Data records
***
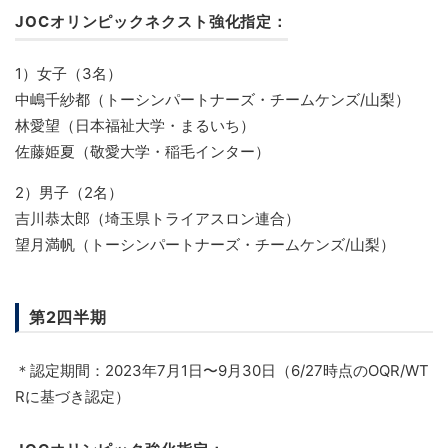
JOCオリンピックネクスト強化指定：
1）女子（3名）
中嶋千紗都（トーシンパートナーズ・チームケンズ/山梨）
林愛望（日本福祉大学・まるいち）
佐藤姫夏（敬愛大学・稲毛インター）
2）男子（2名）
吉川恭太郎（埼玉県トライアスロン連合）
望月満帆（トーシンパートナーズ・チームケンズ/山梨）
第2四半期
＊認定期間：2023年7月1日〜9月30日（6/27時点のOQR/WT
Rに基づき認定）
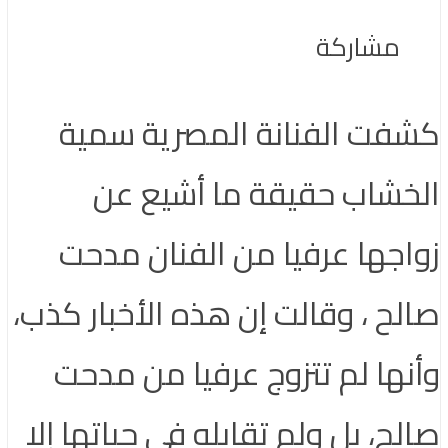
مشاركة
كشفت الفنانة المصرية سمية
الخشاب حقيقة ما أشيع عن
زواجها عرفيا من الفنان مدحت
صالح ، وقالت إن هذه الأخبار كذب،
وأنها لم تتزوج عرفيا من مدحت
صالح، بل ولم تقابله في حياتها إلا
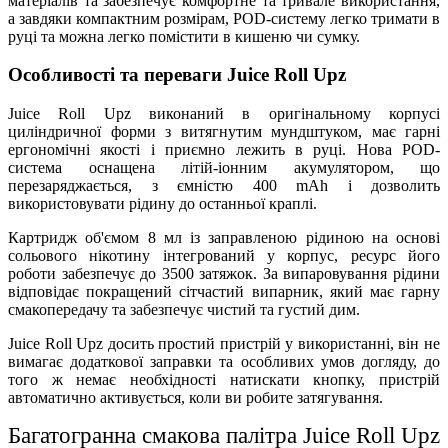
матеріалів та забезпечує комфортне та тривале використання,
а завдяки компактним розмірам, POD-систему легко тримати в
руці та можна легко помістити в кишеню чи сумку.
Особливості та переваги Juice Roll Upz
Juice Roll Upz виконаний в оригінальному корпусі
циліндричної форми з витягнутим мундштуком, має гарні
ергономічні якості і приємно лежить в руці. Нова POD-
система оснащена літій-іонним акумулятором, що
перезаряджається, з ємністю 400 mAh і дозволить
використовувати рідину до останньої краплі.
Картридж об'ємом 8 мл із заправленою рідиною на основі
сольового нікотину інтегрований у корпус, ресурс його
роботи забезпечує до 3500 затяжок. За випаровування рідини
відповідає покращений сітчастий випарник, який має гарну
смакопередачу та забезпечує чистий та густий дим.
Juice Roll Upz досить простий пристрій у використанні, він не
вимагає додаткової заправки та особливих умов догляду, до
того ж немає необхідності натискати кнопку, пристрій
автоматично активується, коли ви робите затягування.
Багатогранна смакова палітра Juice Roll Upz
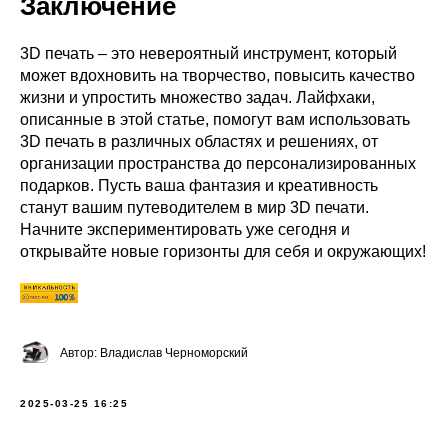
Заключение
3D печать – это невероятный инструмент, который
может вдохновить на творчество, повысить качество
жизни и упростить множество задач. Лайфхаки,
описанные в этой статье, помогут вам использовать
3D печать в различных областях и решениях, от
организации пространства до персонализированных
подарков. Пусть ваша фантазия и креативность
станут вашим путеводителем в мир 3D печати.
Начните экспериментировать уже сегодня и
открывайте новые горизонты для себя и окружающих!
Автор: Владислав Черноморский
2025-03-25 16:25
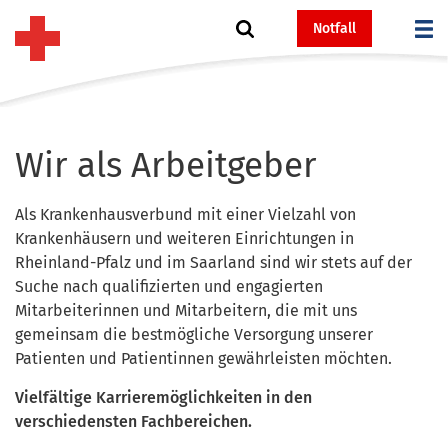
Notfall
Wir als Arbeitgeber
Als Krankenhausverbund mit einer Vielzahl von
Krankenhäusern und weiteren Einrichtungen in
Rheinland-Pfalz und im Saarland sind wir stets auf der
Suche nach qualifizierten und engagierten
Mitarbeiterinnen und Mitarbeitern, die mit uns
gemeinsam die bestmögliche Versorgung unserer
Patienten und Patientinnen gewährleisten möchten.
Vielfältige Karrieremöglichkeiten in den
verschiedensten Fachbereichen.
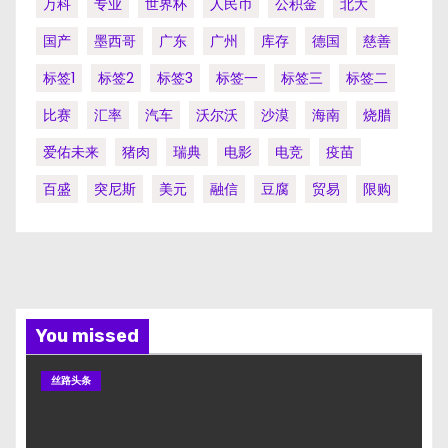
万科
专业
世界杯
人民币
公积金
北大
国产
墨西哥
广东
广州
库存
德国
慈善
标签1
标签2
标签3
标签一
标签三
标签二
比赛
汇率
汽车
沃尔沃
沙漠
海南
烧腊
爱佑未来
猪肉
瑞典
电影
电竞
疫苗
百盛
突尼斯
美元
融信
豆腐
贸易
限购
You missed
丝路头条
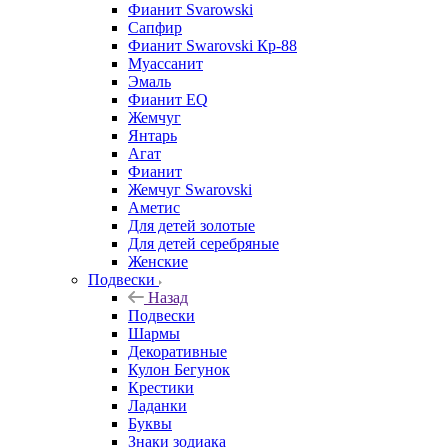
Фианит Svarowski
Сапфир
Фианит Swarovski Кр-88
Муассанит
Эмаль
Фианит EQ
Жемчуг
Янтарь
Агат
Фианит
Жемчуг Swarovski
Аметис
Для детей золотые
Для детей серебряные
Женские
Подвески
Назад
Подвески
Шармы
Декоративные
Кулон Бегунок
Крестики
Ладанки
Буквы
Знаки зодиака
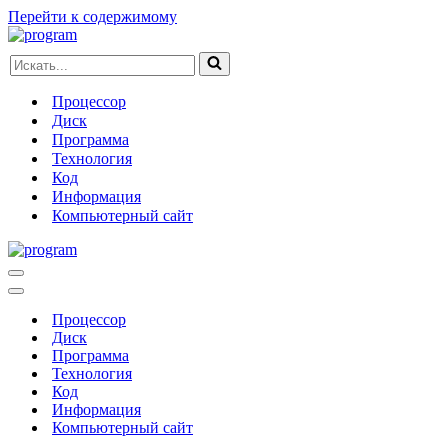
Перейти к содержимому
Искать...
Процессор
Диск
Программа
Технология
Код
Информация
Компьютерный сайт
Меню
навигации
Меню
навигации
Процессор
Диск
Программа
Технология
Код
Информация
Компьютерный сайт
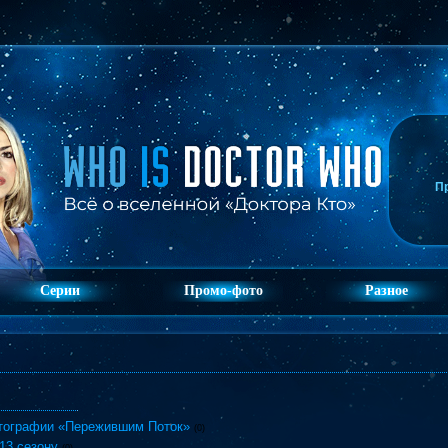
П
Серии
Промо-фото
Разное
тографии «Пережившим Поток»
(0)
 13 сезону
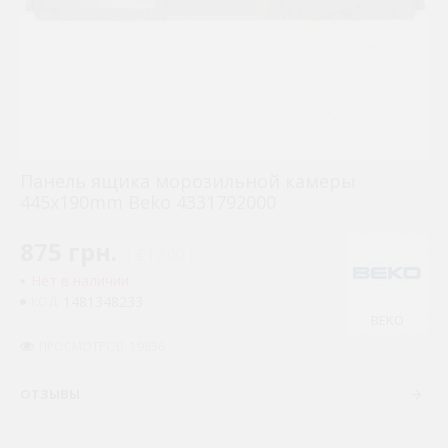
Панель ящика морозильной камеры
445x190mm Beko 4331792000
875 грн.
( €17.00 )
Нет в наличии
1481348233
КОД:
BEKO
ПРОСМОТРОВ: 19836
ОТЗЫВЫ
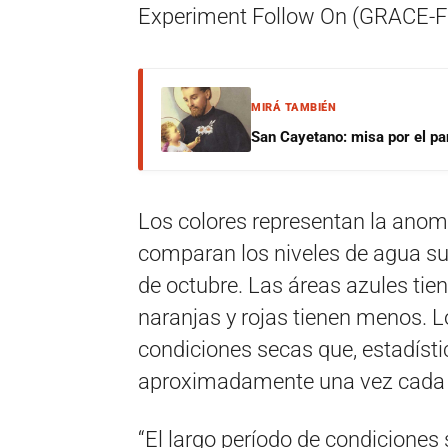
Experiment Follow On (GRACE-F
MIRÁ TAMBIÉN
San Cayetano: misa por el pan
Los colores representan la anom
comparan los niveles de agua sub
de octubre. Las áreas azules tie
naranjas y rojas tienen menos. 
condiciones secas que, estadísti
aproximadamente una vez cada 
“El largo período de condiciones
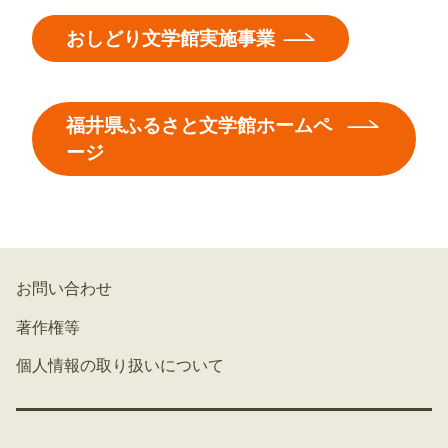
おしどり文学館実施事業
福井県ふるさと文学館ホームペ
ージ
お問い合わせ
著作権等
個人情報の取り扱いについて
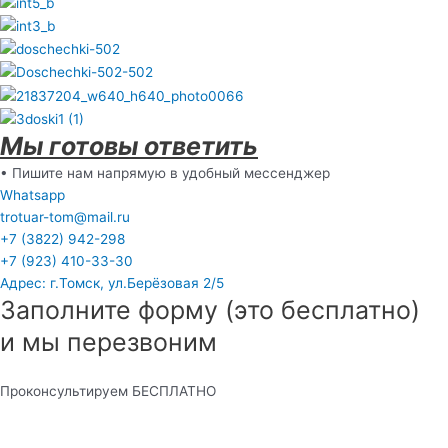
Мы готовы ответить
• Пишите нам напрямую в удобный мессенджер
Whatsapp
trotuar-tom@mail.ru
+7 (3822) 942-298
+7 (923) 410-33-30
Адрес: г.Томск, ул.Берёзовая 2/5
Заполните форму (это бесплатно)
и мы перезвоним
Проконсультируем БЕСПЛАТНО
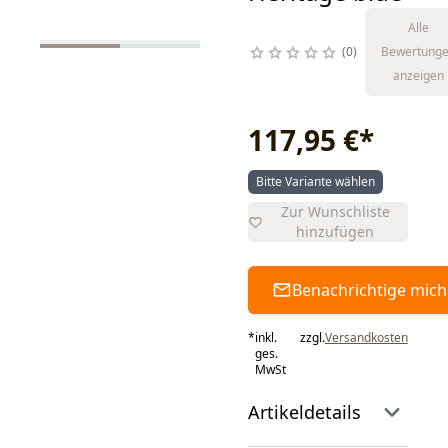
Alle
0
Bewertung
anzeigen
117,95 €
*
Bitte Variante wählen
Zur Wunschliste
hinzufügen
Benachrichtige mich
*
inkl.
zzgl.
Versandkosten
ges.
MwSt
Artikeldetails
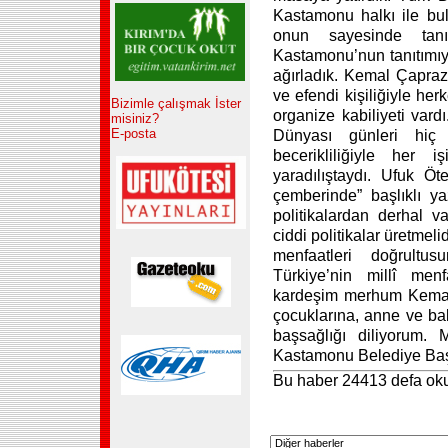
Kastamonu halkı ile b
onun sayesinde tan
Kastamonu’nun tanıtımıyl
ağırladık. Kemal Çapraz
ve efendi kişiliğiyle her
Bizimle çalışmak İster
organize kabiliyeti var
misiniz?
E-posta
Dünyası günleri hiç
becerikliliğiyle her
yaradılıştaydı. Ufuk Öt
çemberinde” başlıklı y
politikalardan derhal v
ciddi politikalar üretmel
menfaatleri doğrultu
Türkiye’nin millî menf
kardeşim merhum Kemal 
çocuklarına, anne ve ba
başsağlığı diliyorum
Kastamonu Belediye Baş
Bu haber 24413 defa ok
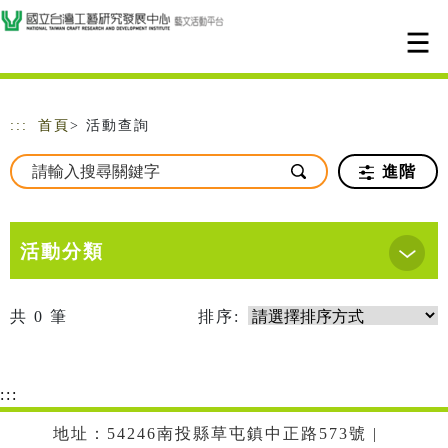
跳到主要內容
網站導覽
:::
首頁
> 活動查詢
進階
活動分類
共
0
筆
排序:
:::
地址：54246南投縣草屯鎮中正路573號 |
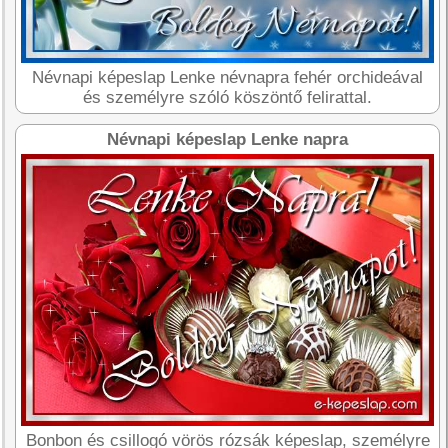
Névnapi képeslap Lenke névnapra fehér orchideával
és személyre szóló köszöntő felirattal.
Névnapi képeslap Lenke napra
Bonbon és csillogó vörös rózsák képeslap, személyre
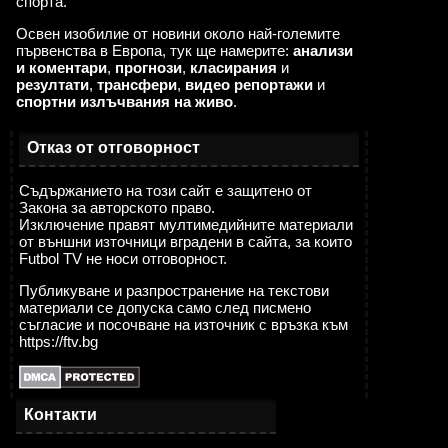
спорта.
Освен изобилие от новини около най-големите
първенства в Европа, тук ще намерите:
анализи
и коментари
,
прогнози
,
класирания
и
резултати
,
трансфери
,
видео репортажи
и
спортни излъчвания на живо
.
Отказ от отговорност
Съдържанието на този сайт е защитено от
Закона за авторското право.
Изключение правят мултимедийните материали
от външни източници вградени в сайта, за които
Futbol TV не носи отговорност.
Публикуване и разпространение на текстови
материали се допуска само след писмено
съгласие и посочване на източник с връзка към
https://ftv.bg
Контакти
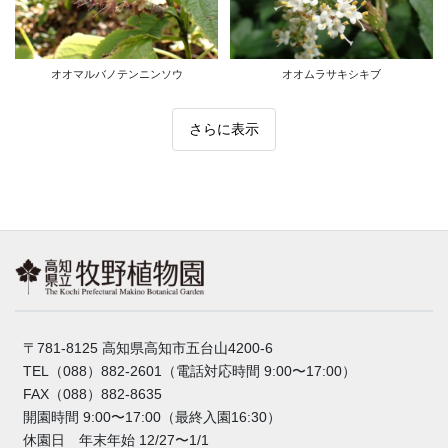
オオムラサキシキブ
オオマルバノテンニンソウ
さらに表示
〒781-8125 高知県高知市五台山4200-6
TEL（088）882-2601（電話対応時間 9:00〜17:00）
FAX（088）882-8635
開園時間 9:00〜17:00（最終入園16:30）
休園日 年末年始 12/27〜1/1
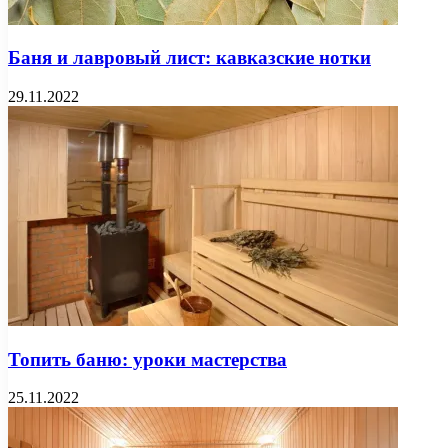
Баня и лавровый лист: кавказские нотки
29.11.2022
Топить баню: уроки мастерства
25.11.2022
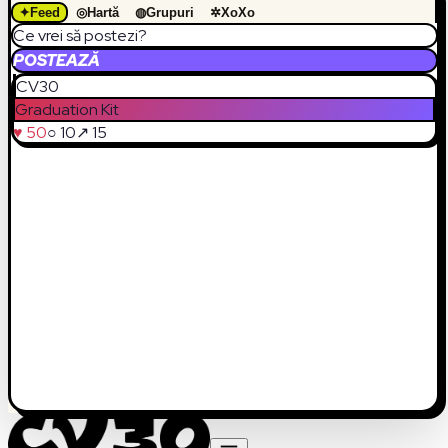
✦
Feed
◎
Hartă
◍
Grupuri
✲
XoXo
Ce vrei să postezi?
POSTEAZĂ
CV30
Graduation Kit
♥ 50
○ 10
↗ 15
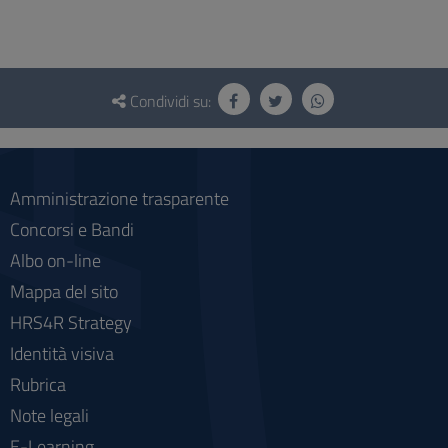
Questionario
e
Condividi su:
social
Amministrazione trasparente
Concorsi e Bandi
Albo on-line
Mappa del sito
HRS4R Strategy
Identità visiva
Rubrica
Note legali
E-Learning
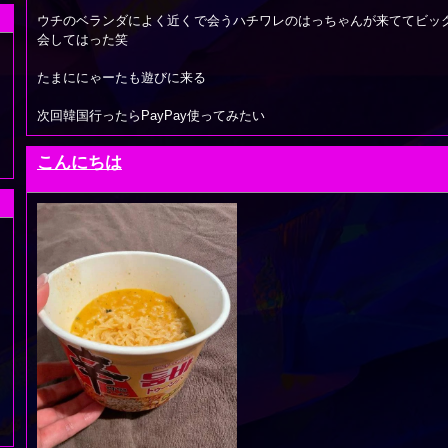
ウチのベランダによく近くで会うハチワレのはっちゃんが来ててビッ
会してはった笑
たまににゃーたも遊びに来る
次回韓国行ったらPayPay使ってみたい
こんにちは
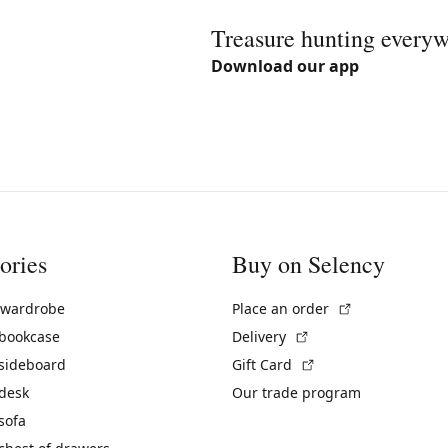
Treasure hunting every
Download our app
ories
Buy on Selency
(External link)
 wardrobe
Place an order
(External link)
 bookcase
Delivery
(External link)
 sideboard
Gift Card
 desk
Our trade program
sofa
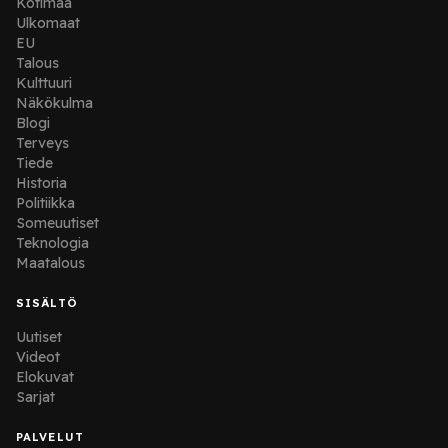
Kotimaa
Ulkomaat
EU
Talous
Kulttuuri
Näkökulma
Blogi
Terveys
Tiede
Historia
Politiikka
Someuutiset
Teknologia
Maatalous
SISÄLTÖ
Uutiset
Videot
Elokuvat
Sarjat
PALVELUT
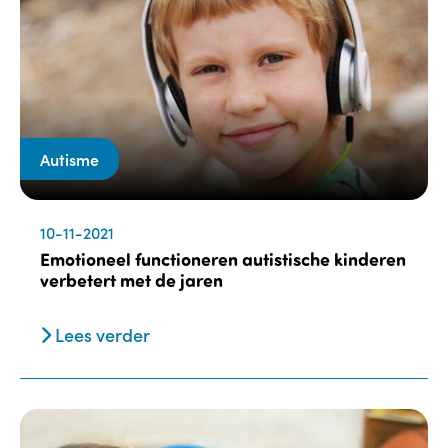
Autisme
10-11-2021
Emotioneel functioneren autistische kinderen
verbetert met de jaren
Lees verder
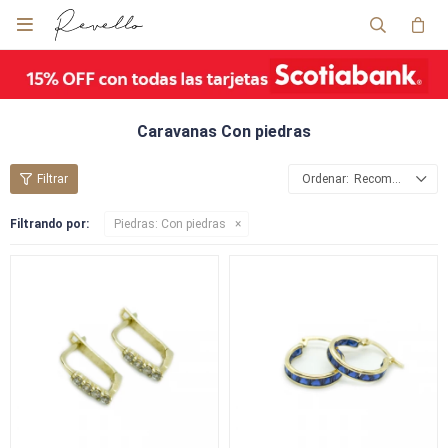

Caravanas Con piedras
Recomendados
Filtrando por:
Piedras:
Con piedras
***
Task to carry out >>
The answer must be every line of the data that contains the word "материали".

Solution for this task >>
Изключение правят мултимедийните материали
материали се допуска само след писмено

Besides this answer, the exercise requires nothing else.